» Exercise material:
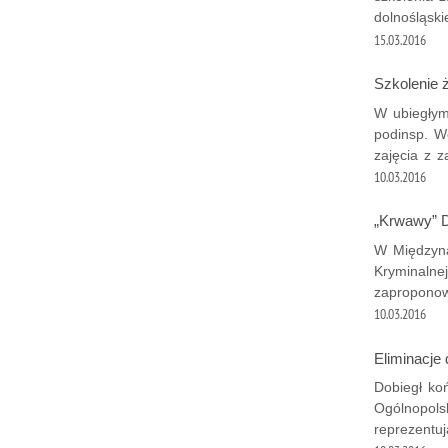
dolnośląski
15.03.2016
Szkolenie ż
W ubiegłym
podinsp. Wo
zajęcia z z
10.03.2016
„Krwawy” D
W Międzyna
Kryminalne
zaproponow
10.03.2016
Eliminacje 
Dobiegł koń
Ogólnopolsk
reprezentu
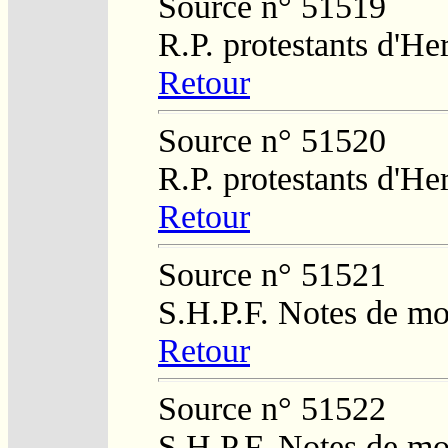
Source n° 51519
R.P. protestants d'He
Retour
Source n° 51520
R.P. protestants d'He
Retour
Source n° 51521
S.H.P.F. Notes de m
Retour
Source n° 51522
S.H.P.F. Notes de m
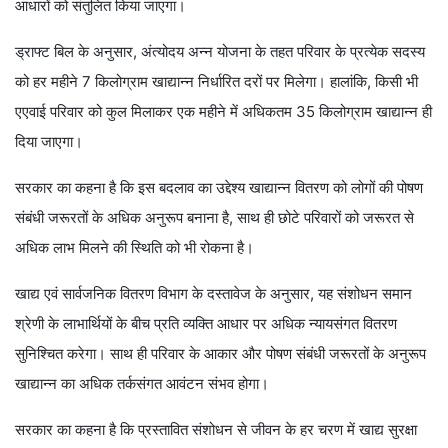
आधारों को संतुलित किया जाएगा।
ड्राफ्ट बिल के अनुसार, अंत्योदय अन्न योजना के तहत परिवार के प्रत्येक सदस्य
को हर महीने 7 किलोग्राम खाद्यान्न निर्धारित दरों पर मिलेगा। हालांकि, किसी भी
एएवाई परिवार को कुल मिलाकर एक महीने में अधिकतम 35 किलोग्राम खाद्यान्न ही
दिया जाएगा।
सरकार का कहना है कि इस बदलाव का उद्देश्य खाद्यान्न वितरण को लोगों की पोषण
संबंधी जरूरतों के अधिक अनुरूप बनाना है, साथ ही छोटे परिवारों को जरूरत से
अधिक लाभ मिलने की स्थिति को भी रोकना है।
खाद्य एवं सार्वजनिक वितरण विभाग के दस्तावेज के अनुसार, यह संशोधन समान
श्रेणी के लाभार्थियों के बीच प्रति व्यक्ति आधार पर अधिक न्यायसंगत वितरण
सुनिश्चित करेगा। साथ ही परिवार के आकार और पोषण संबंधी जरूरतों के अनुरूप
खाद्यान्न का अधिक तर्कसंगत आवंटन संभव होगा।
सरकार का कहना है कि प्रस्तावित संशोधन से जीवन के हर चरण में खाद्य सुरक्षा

...

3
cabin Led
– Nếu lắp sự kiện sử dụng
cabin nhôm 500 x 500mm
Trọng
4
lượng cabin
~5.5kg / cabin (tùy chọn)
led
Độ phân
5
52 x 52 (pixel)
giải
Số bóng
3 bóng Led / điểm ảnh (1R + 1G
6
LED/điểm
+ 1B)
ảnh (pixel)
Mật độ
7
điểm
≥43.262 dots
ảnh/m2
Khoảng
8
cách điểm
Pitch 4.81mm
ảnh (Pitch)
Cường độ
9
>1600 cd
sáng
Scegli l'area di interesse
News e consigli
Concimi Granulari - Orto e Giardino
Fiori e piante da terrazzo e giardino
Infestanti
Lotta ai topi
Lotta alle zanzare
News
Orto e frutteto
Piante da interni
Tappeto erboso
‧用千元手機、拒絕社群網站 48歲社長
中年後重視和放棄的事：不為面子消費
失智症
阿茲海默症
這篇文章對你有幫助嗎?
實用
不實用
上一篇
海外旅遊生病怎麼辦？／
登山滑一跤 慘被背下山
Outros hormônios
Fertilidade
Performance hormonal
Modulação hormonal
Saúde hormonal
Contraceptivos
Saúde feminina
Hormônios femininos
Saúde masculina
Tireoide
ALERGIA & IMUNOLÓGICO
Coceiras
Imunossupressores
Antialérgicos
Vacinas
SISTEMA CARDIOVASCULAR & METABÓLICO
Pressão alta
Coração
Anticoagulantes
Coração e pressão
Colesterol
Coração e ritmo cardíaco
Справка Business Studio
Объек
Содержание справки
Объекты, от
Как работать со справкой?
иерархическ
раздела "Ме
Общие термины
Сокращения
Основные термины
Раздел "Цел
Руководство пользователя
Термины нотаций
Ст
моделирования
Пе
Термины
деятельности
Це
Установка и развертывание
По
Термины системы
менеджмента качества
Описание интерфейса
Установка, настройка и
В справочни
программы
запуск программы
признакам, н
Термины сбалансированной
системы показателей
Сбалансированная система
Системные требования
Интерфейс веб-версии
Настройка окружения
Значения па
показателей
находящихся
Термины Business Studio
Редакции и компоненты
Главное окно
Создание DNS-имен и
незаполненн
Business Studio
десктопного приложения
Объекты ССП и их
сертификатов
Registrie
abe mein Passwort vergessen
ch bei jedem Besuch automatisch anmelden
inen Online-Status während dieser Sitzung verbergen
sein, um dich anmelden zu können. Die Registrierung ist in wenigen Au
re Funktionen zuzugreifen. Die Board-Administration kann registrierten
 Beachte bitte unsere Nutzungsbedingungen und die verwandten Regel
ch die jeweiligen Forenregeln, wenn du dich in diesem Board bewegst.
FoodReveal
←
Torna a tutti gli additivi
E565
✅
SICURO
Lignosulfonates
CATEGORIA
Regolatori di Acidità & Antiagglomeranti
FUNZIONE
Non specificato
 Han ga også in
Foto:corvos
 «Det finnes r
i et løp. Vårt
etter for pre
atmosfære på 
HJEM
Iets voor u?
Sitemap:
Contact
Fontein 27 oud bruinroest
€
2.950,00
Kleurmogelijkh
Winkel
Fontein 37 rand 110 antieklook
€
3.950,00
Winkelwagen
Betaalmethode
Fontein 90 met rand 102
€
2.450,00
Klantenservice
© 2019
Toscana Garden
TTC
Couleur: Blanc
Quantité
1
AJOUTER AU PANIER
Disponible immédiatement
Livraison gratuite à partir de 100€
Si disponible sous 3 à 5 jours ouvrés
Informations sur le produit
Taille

» Work instructions: Take the lines above from the one containing "Основные термины" to the one containing "Han ga også in" and retype them exactly, both ends included, with nothing added.

» Solution for this task:
Основные термины
Раздел "Цел
Руководство пользователя
Термины нотаций
Ст
моделирования
Пе
Термины
деятельности
Це
Установка и развертывание
По
Термины системы
менеджмента качества
Описание интерфейса
Установка, настройка и
В справочни
программы
запуск программы
признакам, н
Термины сбалансированной
системы показателей
Сбалансированная система
Системные требования
Интерфейс веб-версии
Настройка окружения
Значения па
показателей
находящихся
Термины Business Studio
Редакции и компоненты
Главное окно
Создание DNS-имен и
незаполненн
Business Studio
десктопного приложения
Объекты ССП и их
сертификатов
Registrie
abe mein Passwort vergessen
ch bei jedem Besuch automatisch anmelden
inen Online-Status während dieser Sitzung verbergen
sein, um dich anmelden zu können. Die Registrierung ist in wenigen Au
re Funktionen zuzugreifen. Die Board-Administration kann registrierten
 Beachte bitte unsere Nutzungsbedingungen und die verwandten Regel
ch die jeweiligen Forenregeln, wenn du dich in diesem Board bewegst.
FoodReveal
←
Torna a tutti gli additivi
E565
✅
SICURO
Lignosulfonates
CATEGORIA
Regolatori di Acidità & Antiagglomeranti
FUNZIONE
Non specificato
 Han ga også in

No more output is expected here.